INSTRUCTIONS TO FOLLOW: Tally the lines in the entries below where the string "Package" occurs. Reply with the total alone.

SUPPLIED RECORDS:
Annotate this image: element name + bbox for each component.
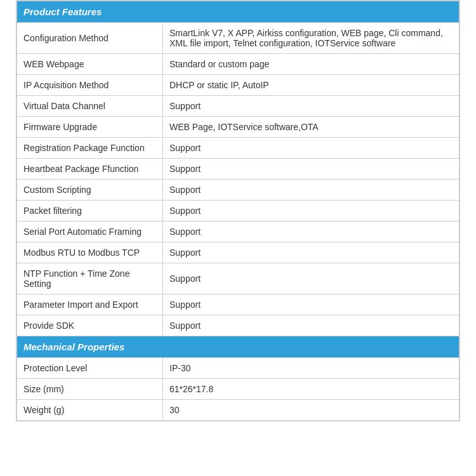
row-value-1: SmartLink V7, X APP, Airkiss configurati… (163, 23, 459, 54)
row-label-4: Virtual Data Channel (17, 96, 163, 117)
row-label-6: Registration Package Function (17, 138, 163, 159)
row-label-18: Weight (g) (17, 400, 163, 421)
row-label-3: IP Acquisition Method (17, 75, 163, 96)
row-label-14: Provide SDK (17, 315, 163, 336)
row-value-11: Support (163, 242, 459, 263)
row-value-2: Standard or custom page (163, 54, 459, 75)
row-label-5: Firmware Upgrade (17, 117, 163, 138)
row-value-4: Support (163, 96, 459, 117)
row-label-8: Custom Scripting (17, 180, 163, 201)
row-value-8: Support (163, 180, 459, 201)
row-label-9: Packet filtering (17, 201, 163, 221)
row-value-10: Support (163, 221, 459, 242)
row-value-14: Support (163, 315, 459, 336)
row-label-16: Protection Level (17, 358, 163, 379)
row-value-13: Support (163, 294, 459, 315)
row-value-16: IP-30 (163, 358, 459, 379)
row-label-11: Modbus RTU to Modbus TCP (17, 242, 163, 263)
row-value-6: Support (163, 138, 459, 159)
section-header-mechanical-properties: Mechanical Properties (17, 336, 459, 358)
main-table: Product FeaturesConfiguration MethodSmar… (16, 0, 460, 421)
row-label-13: Parameter Import and Export (17, 294, 163, 315)
row-label-2: WEB Webpage (17, 54, 163, 75)
row-label-10: Serial Port Automatic Framing (17, 221, 163, 242)
row-value-7: Support (163, 159, 459, 180)
row-value-5: WEB Page, IOTService software,OTA (163, 117, 459, 138)
row-value-17: 61*26*17.8 (163, 379, 459, 400)
row-value-3: DHCP or static IP, AutoIP (163, 75, 459, 96)
row-value-18: 30 (163, 400, 459, 421)
row-value-9: Support (163, 201, 459, 221)
row-label-12: NTP Function + Time Zone Setting (17, 263, 163, 294)
row-label-1: Configuration Method (17, 23, 163, 54)
row-value-12: Support (163, 263, 459, 294)
row-label-17: Size (mm) (17, 379, 163, 400)
row-label-7: Heartbeat Package Ffunction (17, 159, 163, 180)
section-header-product-features: Product Features (17, 1, 459, 23)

OUTPUT OF THE TASK: 2